### WHAT THE TASK REQUIRES
If a line in the records contains the string "Бетон", show that line.

### INFORMATION PROVIDED
+---+

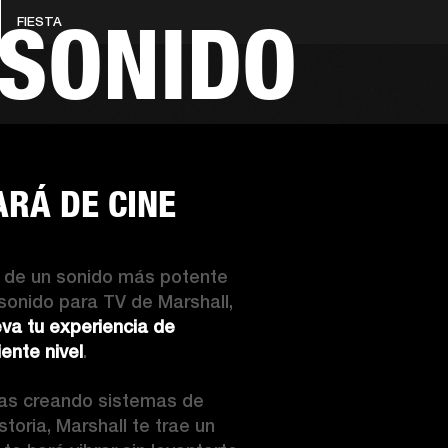
 SONIDO
FIESTA
SOLUCIONES EMPRESARIALES
MEMBRESÍA
ENC
AURICULARES
BATERÍAS
BACKSTAGE
MARSHALL RECORDS
HENDRIX
SO
ARÁ DE CINE
r de un sonido más potente 
 sonido para TV de Marshall, 
eva tu experiencia de 
ente nivel
.
as creando sistemas de 
oria, Marshall te trae un 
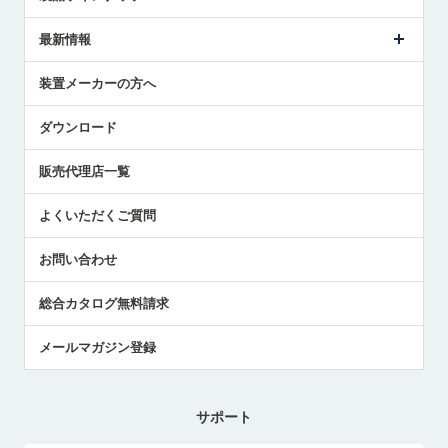
ごあいさつ
メトロールの事業
タッチスイッチ製品
最新情報
受賞履歴
ツールセッタ製品
メディア掲載
タッチプローブ製品
ニュースリリース
装置メーカーの方へ
採用情報
エアマイクロセンサ製品
メトロールの技術
国/地域/言語
アプリケーション
ダウンロード
社員ブログ
展示会レポート
販売代理店一覧
中小企業のBCP地震対策
センサのテクニカルガイド
よくいただくご質問
社長ブログ
お問い合わせ
総合カタログ無料請求
メールマガジン登録
サポート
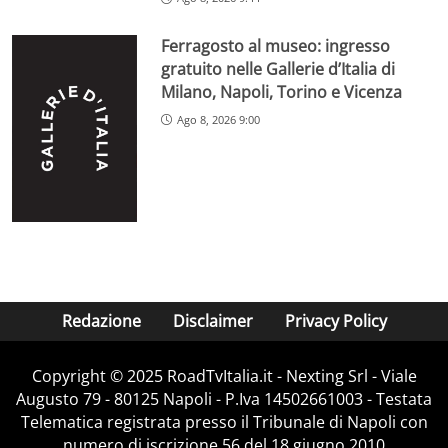
Ferragosto al museo: ingresso
gratuito nelle Gallerie d’Italia di
Milano, Napoli, Torino e Vicenza
Ago 8, 2026 9:00
Redazione
Disclaimer
Privacy Policy
Copyright ©️ 2025 RoadTvItalia.it - Nexting Srl - Viale
Augusto 79 - 80125 Napoli - P.Iva 14502661003 - Testata
Telematica registrata presso il Tribunale di Napoli con
numero di iscrizione 56 del 18 giugno 2010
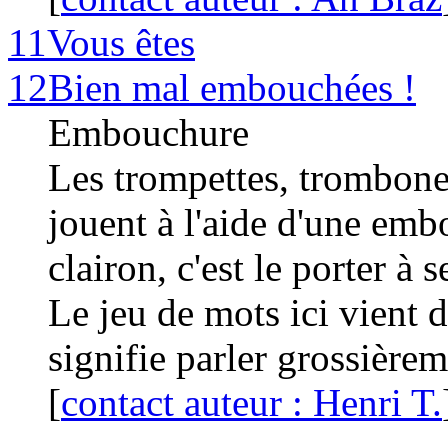
11
Vous êtes
12
Bien mal embouchées !
Embouchure
Les trompettes, trombones
jouent à l'aide d'une e
clairon, c'est le porter à 
Le jeu de mots ici vient 
signifie parler grossièrem
[
contact auteur : Henri T.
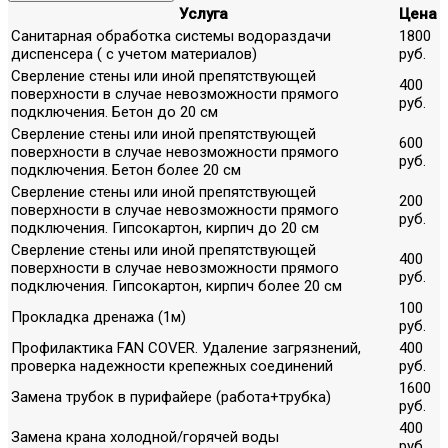
Услуга
Цена
Санитарная обработка системы водораздачи
1800
диспенсера ( с учетом материалов)
руб.
Сверление стены или иной препятствующей
400
поверхности в случае невозможности прямого
руб.
подключения. Бетон до 20 см
Сверление стены или иной препятствующей
600
поверхности в случае невозможности прямого
руб.
подключения. Бетон более 20 см
Сверление стены или иной препятствующей
200
поверхности в случае невозможности прямого
руб.
подключения. Гипсокартон, кирпич до 20 см
Сверление стены или иной препятствующей
400
поверхности в случае невозможности прямого
руб.
подключения. Гипсокартон, кирпич более 20 см
100
Прокладка дренажа (1м)
руб.
Профилактика FAN COVER. Удаление загрязнений,
400
проверка надежности крепежных соединений
руб.
1600
Замена трубок в пурифайере (работа+трубка)
руб.
400
Замена крана холодной/горячей воды
руб.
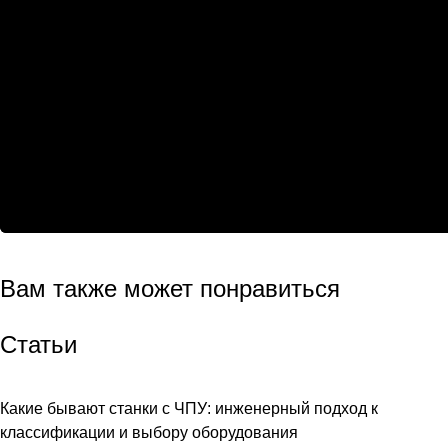
Вам также может понравиться
Статьи
Какие бывают станки с ЧПУ: инженерный подход к
классификации и выбору оборудования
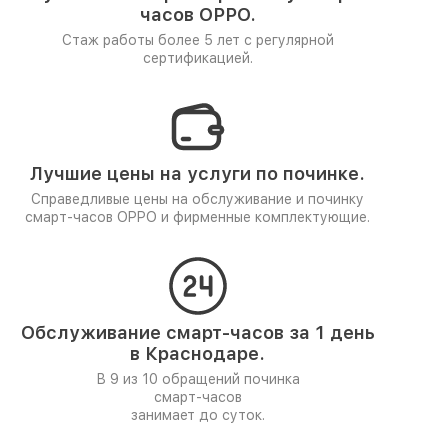
часов OPPO.
Стаж работы более 5 лет
с регулярной
сертификацией.
Лучшие цены на услуги по починке.
Справедливые цены на обслуживание и починку
смарт-часов OPPO и фирменные комплектующие.
Обслуживание смарт-часов за 1 день
в Краснодаре.
В 9 из 10 обращений починка
смарт-часов
занимает до суток.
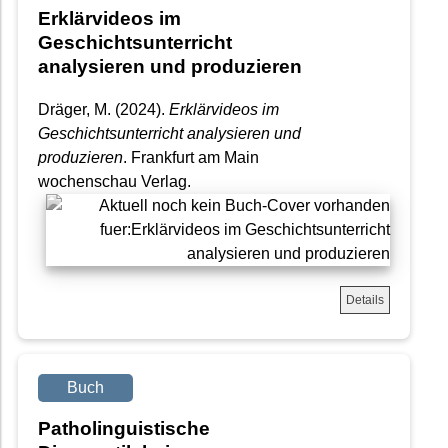
Erklärvideos im
Geschichtsunterricht
analysieren und produzieren
Dräger, M. (2024).
Erklärvideos im
Geschichtsunterricht analysieren und
produzieren
. Frankfurt am Main
wochenschau Verlag.
Details
Buch
Patholinguistische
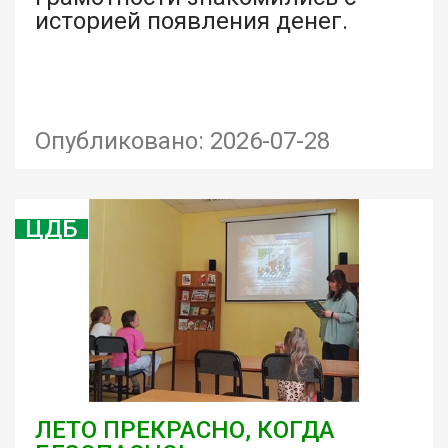
историей появления денег.
Опубликовано: 2026-07-28
ЦДБ
ЛЕТО ПРЕКРАСНО, КОГДА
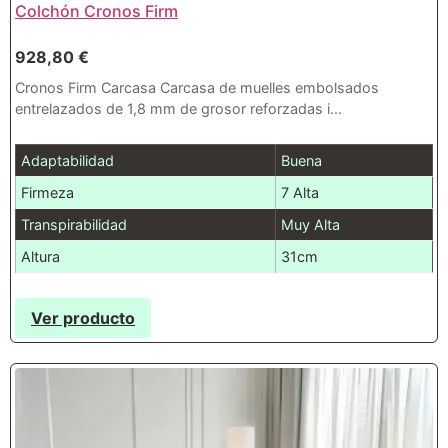
Colchón Cronos Firm
928,80
€
Cronos Firm Carcasa Carcasa de muelles embolsados
entrelazados de 1,8 mm de grosor reforzadas i...
Adaptabilidad
Buena
Firmeza
7 Alta
Transpirabilidad
Muy Alta
Altura
31cm
Ver producto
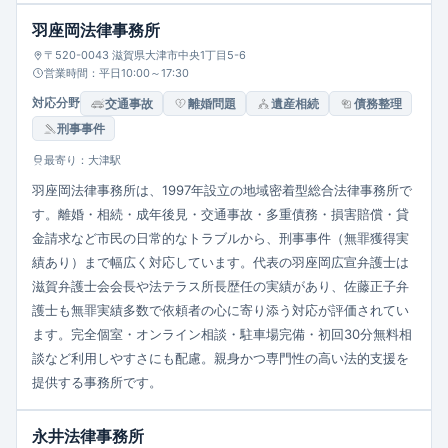
羽座岡法律事務所
〒520-0043 滋賀県大津市中央1丁目5-6
営業時間：平日10:00～17:30
対応分野
交通事故
離婚問題
遺産相続
債務整理
刑事事件
最寄り：大津駅
羽座岡法律事務所は、1997年設立の地域密着型総合法律事務所で
す。離婚・相続・成年後見・交通事故・多重債務・損害賠償・貸
金請求など市民の日常的なトラブルから、刑事事件（無罪獲得実
績あり）まで幅広く対応しています。代表の羽座岡広宣弁護士は
滋賀弁護士会会長や法テラス所長歴任の実績があり、佐藤正子弁
護士も無罪実績多数で依頼者の心に寄り添う対応が評価されてい
ます。完全個室・オンライン相談・駐車場完備・初回30分無料相
談など利用しやすさにも配慮。親身かつ専門性の高い法的支援を
提供する事務所です。
永井法律事務所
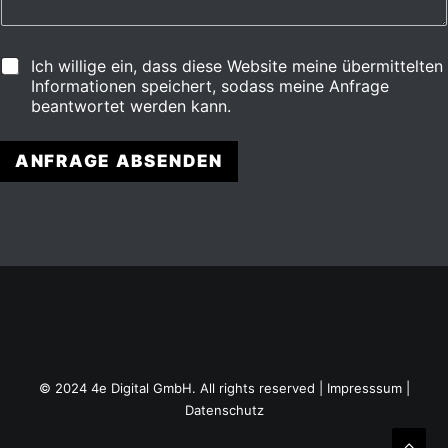
E
Ich willige ein, dass diese Website meine übermittelten
i
Informationen speichert, sodass meine Anfrage
n
beantwortet werden kann.
w
i
l
ANFRAGE ABSENDEN
l
A
i
g
l
u
t
n
g
e
*
r
n
a
© 2024 4e Digital GmbH. All rights reserved |
Impresssum
|
t
Datenschutz
i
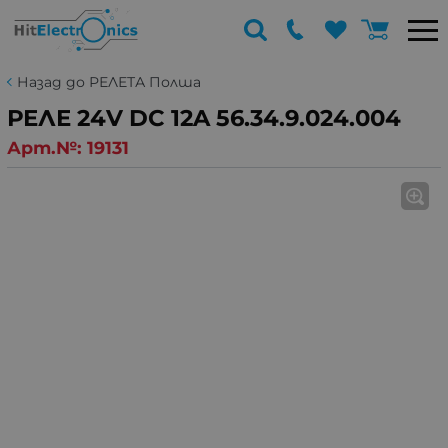
Назад до РЕЛЕТА Полша
РЕЛЕ 24V DC 12A 56.34.9.024.004
Арт.№:
19131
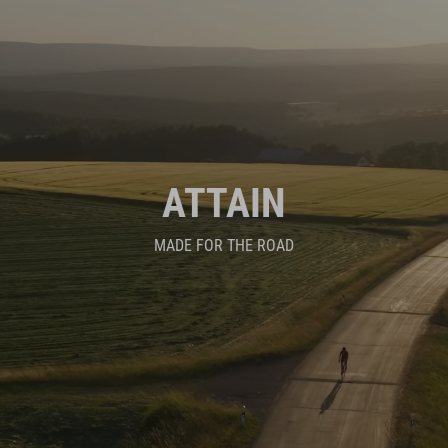
ATTAIN
MADE FOR THE ROAD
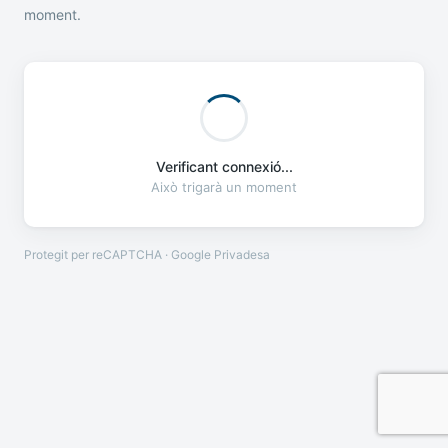
moment.
Verificant connexió...
Això trigarà un moment
Protegit per reCAPTCHA · Google
Privadesa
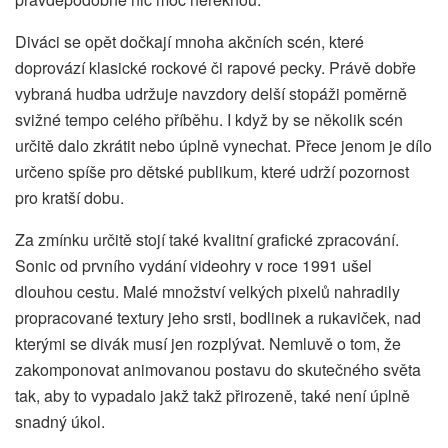
Diváci se opět dočkají mnoha akčních scén, které
doprovází klasické rockové či rapové pecky. Právě dobře
vybraná hudba udržuje navzdory delší stopáži poměrně
svižné tempo celého příběhu. I když by se několik scén
určitě dalo zkrátit nebo úplně vynechat. Přece jenom je dílo
určeno spíše pro dětské publikum, které udrží pozornost
pro kratší dobu.
Za zmínku určitě stojí také kvalitní grafické zpracování.
Sonic od prvního vydání videohry v roce 1991 ušel
dlouhou cestu. Malé množství velkých pixelů nahradily
propracované textury jeho srsti, bodlinek a rukaviček, nad
kterými se divák musí jen rozplývat. Nemluvě o tom, že
zakomponovat animovanou postavu do skutečného světa
tak, aby to vypadalo jakž takž přirozeně, také není úplně
snadný úkol.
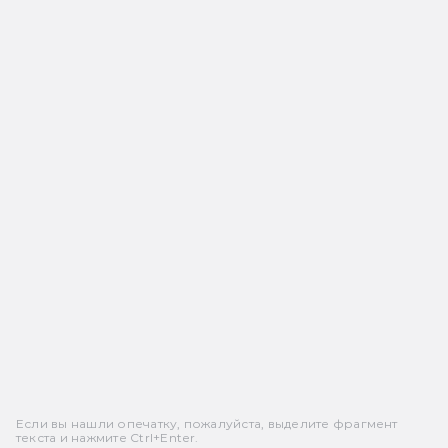
Если вы нашли опечатку, пожалуйста, выделите фрагмент
текста и нажмите Ctrl+Enter.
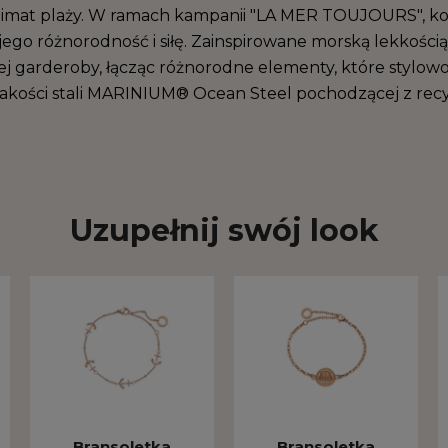
 klimat plaży. W ramach kampanii "LA MER TOUJOURS", ko
go różnorodność i siłę. Zainspirowane morską lekkością 
 garderoby, łącząc różnorodne elementy, które stylowo 
jakości stali MARINIUM® Ocean Steel pochodzącej z rec
Uzupełnij swój look
Bransoletka
Bransoletka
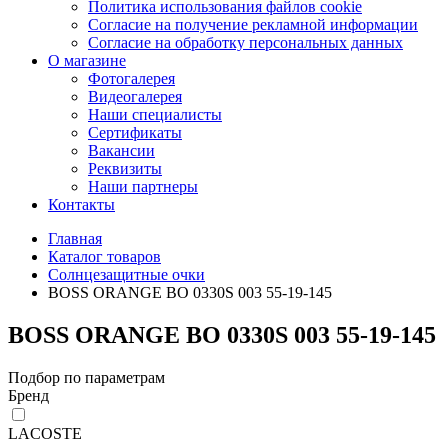
Политика использования файлов cookie
Согласие на получение рекламной информации
Согласие на обработку персональных данных
О магазине
Фотогалерея
Видеогалерея
Наши специалисты
Сертификаты
Вакансии
Реквизиты
Наши партнеры
Контакты
Главная
Каталог товаров
Солнцезащитные очки
BOSS ORANGE BO 0330S 003 55-19-145
BOSS ORANGE BO 0330S 003 55-19-145
Подбор по параметрам
Бренд
LACOSTE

+---+

### OUTPUT
подключения. Бетон до 20 см
подключения. Бетон более 20 см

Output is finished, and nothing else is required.